À l'âge de 12 ans, Melicent surprit une conversation entre ses parents et la gouvernante, laquelle faisait encore une fois un rapport négatif sur ses agissements récents. Les faits étaient accablants : Ses broderies se résumaient à des images obscènes qui auraient fait rougir de colère une vieille nonne. Lors d'une fête, on l'avait surprise avec le fils d'une servante à tenter lancer des oeufs sur la tête des invités du haut d'une galerie. On lui avait donné un coup de ceinture pour insolence envers le prêtre local deux jours plus tôt, et il lui arrivait plus souvent qu'autrement de fuir partout dans le manoir plutôt que de rester sagement assise à assister à l'un des ennuyants cours d'histoire. Son précepteur avait déjà dit une fois, sous le coup de la colère, qu'elle avait des «vers dans le cul» pour expliquer le fait qu'elle grouillait sans cesse. Et pour toute réponse, elle s'était penchée et avait relevé sa robe afin de lui montrer son postérieur de manière outrageuse…

Tout était clair, elle était beaucoup trop dissipée pour aspirer un jour à devenir une femme à marier. Qu'allait-on en faire ? Sa réputation n'était plus à faire dans les environs, et elle ne manquerait pas de parvenir aux oreilles des nobles locaux. Ses agissement ne feraient que couvrir sa famille de honte. Conséquemment, personne ne voudrait de sa main, sauf peut-être le fils du porcher, avec lequel on l'avait surprise à jouer au médecin.

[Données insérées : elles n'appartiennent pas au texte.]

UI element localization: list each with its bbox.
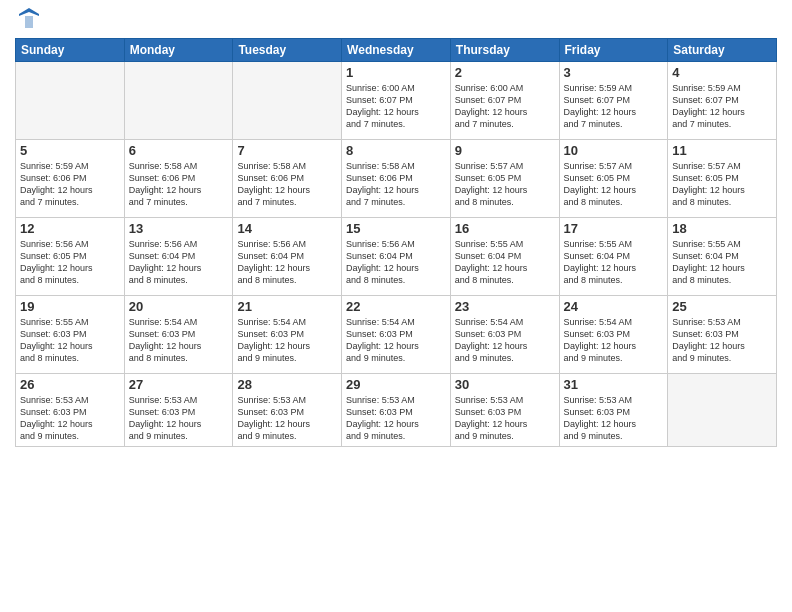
page: SundayMondayTuesdayWednesdayThursdayFrid…: [0, 0, 792, 612]
cell-info: Sunrise: 5:55 AMSunset: 6:04 PMDaylight:…: [455, 238, 555, 287]
cell-info: Sunrise: 5:53 AMSunset: 6:03 PMDaylight:…: [564, 394, 664, 443]
calendar-week-row: 5Sunrise: 5:59 AMSunset: 6:06 PMDaylight…: [16, 140, 777, 218]
calendar-cell: 15Sunrise: 5:56 AMSunset: 6:04 PMDayligh…: [342, 218, 451, 296]
calendar-cell: 12Sunrise: 5:56 AMSunset: 6:05 PMDayligh…: [16, 218, 125, 296]
cell-info: Sunrise: 5:58 AMSunset: 6:06 PMDaylight:…: [129, 160, 229, 209]
calendar-cell: 4Sunrise: 5:59 AMSunset: 6:07 PMDaylight…: [668, 62, 777, 140]
calendar-cell: [124, 62, 233, 140]
calendar-cell: 24Sunrise: 5:54 AMSunset: 6:03 PMDayligh…: [559, 296, 668, 374]
day-number: 31: [564, 377, 664, 392]
day-number: 18: [672, 221, 772, 236]
calendar-cell: 30Sunrise: 5:53 AMSunset: 6:03 PMDayligh…: [450, 374, 559, 447]
calendar-cell: 5Sunrise: 5:59 AMSunset: 6:06 PMDaylight…: [16, 140, 125, 218]
weekday-header: Friday: [559, 39, 668, 62]
day-number: 27: [129, 377, 229, 392]
day-number: 15: [346, 221, 446, 236]
cell-info: Sunrise: 5:59 AMSunset: 6:07 PMDaylight:…: [672, 82, 772, 131]
cell-info: Sunrise: 5:53 AMSunset: 6:03 PMDaylight:…: [129, 394, 229, 443]
calendar-cell: 26Sunrise: 5:53 AMSunset: 6:03 PMDayligh…: [16, 374, 125, 447]
calendar-cell: 29Sunrise: 5:53 AMSunset: 6:03 PMDayligh…: [342, 374, 451, 447]
calendar-cell: 22Sunrise: 5:54 AMSunset: 6:03 PMDayligh…: [342, 296, 451, 374]
calendar-cell: 27Sunrise: 5:53 AMSunset: 6:03 PMDayligh…: [124, 374, 233, 447]
calendar-cell: 11Sunrise: 5:57 AMSunset: 6:05 PMDayligh…: [668, 140, 777, 218]
day-number: 3: [564, 65, 664, 80]
calendar-cell: [668, 374, 777, 447]
day-number: 26: [20, 377, 120, 392]
day-number: 28: [237, 377, 337, 392]
calendar-cell: 21Sunrise: 5:54 AMSunset: 6:03 PMDayligh…: [233, 296, 342, 374]
header: [15, 10, 777, 30]
day-number: 1: [346, 65, 446, 80]
cell-info: Sunrise: 5:53 AMSunset: 6:03 PMDaylight:…: [346, 394, 446, 443]
calendar-cell: 8Sunrise: 5:58 AMSunset: 6:06 PMDaylight…: [342, 140, 451, 218]
day-number: 20: [129, 299, 229, 314]
cell-info: Sunrise: 5:59 AMSunset: 6:07 PMDaylight:…: [564, 82, 664, 131]
calendar-cell: 2Sunrise: 6:00 AMSunset: 6:07 PMDaylight…: [450, 62, 559, 140]
day-number: 9: [455, 143, 555, 158]
calendar-cell: [16, 62, 125, 140]
day-number: 17: [564, 221, 664, 236]
calendar: SundayMondayTuesdayWednesdayThursdayFrid…: [15, 38, 777, 447]
calendar-cell: 18Sunrise: 5:55 AMSunset: 6:04 PMDayligh…: [668, 218, 777, 296]
cell-info: Sunrise: 5:56 AMSunset: 6:04 PMDaylight:…: [129, 238, 229, 287]
weekday-header: Sunday: [16, 39, 125, 62]
day-number: 29: [346, 377, 446, 392]
calendar-week-row: 1Sunrise: 6:00 AMSunset: 6:07 PMDaylight…: [16, 62, 777, 140]
cell-info: Sunrise: 5:53 AMSunset: 6:03 PMDaylight:…: [672, 316, 772, 365]
day-number: 14: [237, 221, 337, 236]
calendar-cell: 10Sunrise: 5:57 AMSunset: 6:05 PMDayligh…: [559, 140, 668, 218]
day-number: 19: [20, 299, 120, 314]
calendar-cell: 31Sunrise: 5:53 AMSunset: 6:03 PMDayligh…: [559, 374, 668, 447]
day-number: 7: [237, 143, 337, 158]
cell-info: Sunrise: 5:59 AMSunset: 6:06 PMDaylight:…: [20, 160, 120, 209]
calendar-cell: 14Sunrise: 5:56 AMSunset: 6:04 PMDayligh…: [233, 218, 342, 296]
calendar-cell: 19Sunrise: 5:55 AMSunset: 6:03 PMDayligh…: [16, 296, 125, 374]
cell-info: Sunrise: 5:55 AMSunset: 6:04 PMDaylight:…: [672, 238, 772, 287]
calendar-cell: 3Sunrise: 5:59 AMSunset: 6:07 PMDaylight…: [559, 62, 668, 140]
cell-info: Sunrise: 5:53 AMSunset: 6:03 PMDaylight:…: [455, 394, 555, 443]
cell-info: Sunrise: 5:56 AMSunset: 6:04 PMDaylight:…: [346, 238, 446, 287]
cell-info: Sunrise: 5:54 AMSunset: 6:03 PMDaylight:…: [455, 316, 555, 365]
calendar-cell: [233, 62, 342, 140]
calendar-cell: 20Sunrise: 5:54 AMSunset: 6:03 PMDayligh…: [124, 296, 233, 374]
day-number: 30: [455, 377, 555, 392]
cell-info: Sunrise: 5:54 AMSunset: 6:03 PMDaylight:…: [129, 316, 229, 365]
cell-info: Sunrise: 5:54 AMSunset: 6:03 PMDaylight:…: [237, 316, 337, 365]
cell-info: Sunrise: 5:57 AMSunset: 6:05 PMDaylight:…: [455, 160, 555, 209]
day-number: 4: [672, 65, 772, 80]
day-number: 25: [672, 299, 772, 314]
logo-icon: [17, 6, 41, 30]
cell-info: Sunrise: 5:56 AMSunset: 6:05 PMDaylight:…: [20, 238, 120, 287]
cell-info: Sunrise: 5:58 AMSunset: 6:06 PMDaylight:…: [237, 160, 337, 209]
cell-info: Sunrise: 5:54 AMSunset: 6:03 PMDaylight:…: [564, 316, 664, 365]
day-number: 5: [20, 143, 120, 158]
cell-info: Sunrise: 6:00 AMSunset: 6:07 PMDaylight:…: [346, 82, 446, 131]
weekday-header: Tuesday: [233, 39, 342, 62]
day-number: 8: [346, 143, 446, 158]
calendar-week-row: 12Sunrise: 5:56 AMSunset: 6:05 PMDayligh…: [16, 218, 777, 296]
cell-info: Sunrise: 5:57 AMSunset: 6:05 PMDaylight:…: [672, 160, 772, 209]
cell-info: Sunrise: 5:55 AMSunset: 6:04 PMDaylight:…: [564, 238, 664, 287]
day-number: 2: [455, 65, 555, 80]
cell-info: Sunrise: 5:56 AMSunset: 6:04 PMDaylight:…: [237, 238, 337, 287]
calendar-cell: 6Sunrise: 5:58 AMSunset: 6:06 PMDaylight…: [124, 140, 233, 218]
calendar-week-row: 26Sunrise: 5:53 AMSunset: 6:03 PMDayligh…: [16, 374, 777, 447]
day-number: 6: [129, 143, 229, 158]
logo: [15, 10, 41, 30]
day-number: 21: [237, 299, 337, 314]
cell-info: Sunrise: 5:54 AMSunset: 6:03 PMDaylight:…: [346, 316, 446, 365]
calendar-cell: 16Sunrise: 5:55 AMSunset: 6:04 PMDayligh…: [450, 218, 559, 296]
weekday-header: Saturday: [668, 39, 777, 62]
cell-info: Sunrise: 6:00 AMSunset: 6:07 PMDaylight:…: [455, 82, 555, 131]
day-number: 16: [455, 221, 555, 236]
day-number: 24: [564, 299, 664, 314]
calendar-week-row: 19Sunrise: 5:55 AMSunset: 6:03 PMDayligh…: [16, 296, 777, 374]
cell-info: Sunrise: 5:58 AMSunset: 6:06 PMDaylight:…: [346, 160, 446, 209]
calendar-cell: 28Sunrise: 5:53 AMSunset: 6:03 PMDayligh…: [233, 374, 342, 447]
weekday-header-row: SundayMondayTuesdayWednesdayThursdayFrid…: [16, 39, 777, 62]
cell-info: Sunrise: 5:53 AMSunset: 6:03 PMDaylight:…: [20, 394, 120, 443]
cell-info: Sunrise: 5:57 AMSunset: 6:05 PMDaylight:…: [564, 160, 664, 209]
day-number: 23: [455, 299, 555, 314]
calendar-cell: 7Sunrise: 5:58 AMSunset: 6:06 PMDaylight…: [233, 140, 342, 218]
day-number: 12: [20, 221, 120, 236]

La gouvernante proposa que l'on durcisse les punitions à son égard. L'on avait accordé beaucoup trop d'importance à l'éducation de ses grandes soeurs, il était temps de se reprendre avant que l'hérésie ne frappe cette petite écervelée. Sans aucune once de peur ( ni même de réflexion ), Melicent entra dans la pièce pour lui cracher au visage en criant : « Vous n'êtes qu'une petite péteuse ! » , avant de s'enfuir à nouveau.

Curieusement, elle ne reçut aucune réprimande pour ce geste grossier. Du moins, pas immédiatement.

Un beau matin d'été, quelques semaines plus tard, ses parents reçurent deux drôlesses intrigantes pour prendre le thé. Accoutrées de vêtements de mauvais goût, et arborant de gigantesques marteaux frappés des symboles de Sigmar, les deux dames restèrent tout l'après-midi à discuter d'on ne sait quoi, avant que la petite soit invitée à se joindre à la conversation. Le couperet tomba à cet instant : on l'envoyait chez les Soeurs de la foi et de la Chasteté, culte mineur de Sigmar. Là-bas, on materait son caractère rebelle et indomptable. C'est ainsi qu'on emmena la petite en direction d'Altdorf, capitale de l'Empire.

Contrairement à ce que l'on pourrait croire, son intégration chez les soeurs se passa plutôt bien… Si l'on fait abstraction aux quelques accrochages qui survinrent les premières semaines, où Melicent souhaitait tester les limites de ses supérieures. Heureusement pour elle, la jeune fille fut prise en charge par Soeur Ygritt, bienveillante femme avec une main de fer dans un gant de velours. Très rapidement, elle imposa un cadre à la bouillante noble, canalisant son énergie et sa colère non pas dans les mauvais coups, mais la méditation. Elle lui appris le contrôle de soi et la gestion de ses humeurs. Au lieu de traités d'histoire, on lui dit lire les saintes prières de Sigmar et les hauts-faits de cet ancien mortel qui avait réuni l'Empire tout en détruisant les menaces vertes et chaotiques. Les arts de la broderie furent remplacés par celui des armes. Sa colère envers l'autorité fut détournée vers les engeances qui souillaient les terres de hommes.

Melicent n'était pas la plus intellectuelle des novices. Elle ne pouvait répéter les Douzes prières de la droiture par coeur, ni chanter les Cantiques de Sigmar sans se tromper, mais elle faisait preuve d'une ferveur sans faille. Elle reçu même un don de Sigmar pendant son passage chez les soeurs. Lors d'un soir de prière devant un feu, elle eut la surprise de recevoir une vision de son Dieu dans les flammes : Un groupe de soeurs sorties pacifier les Montagnes Grises dans les environs du bourg de Osberg dans l'ouest de la province se faisant décimer par un important groupe d'orques. Une seule put s'enfuir alors que les autres se firent massacrer. En panique, la jeune novice alla quérir Soeur Ygritt pour l'informer de la vision de son Dieu, qui en prit note avant de la renvoyer se coucher.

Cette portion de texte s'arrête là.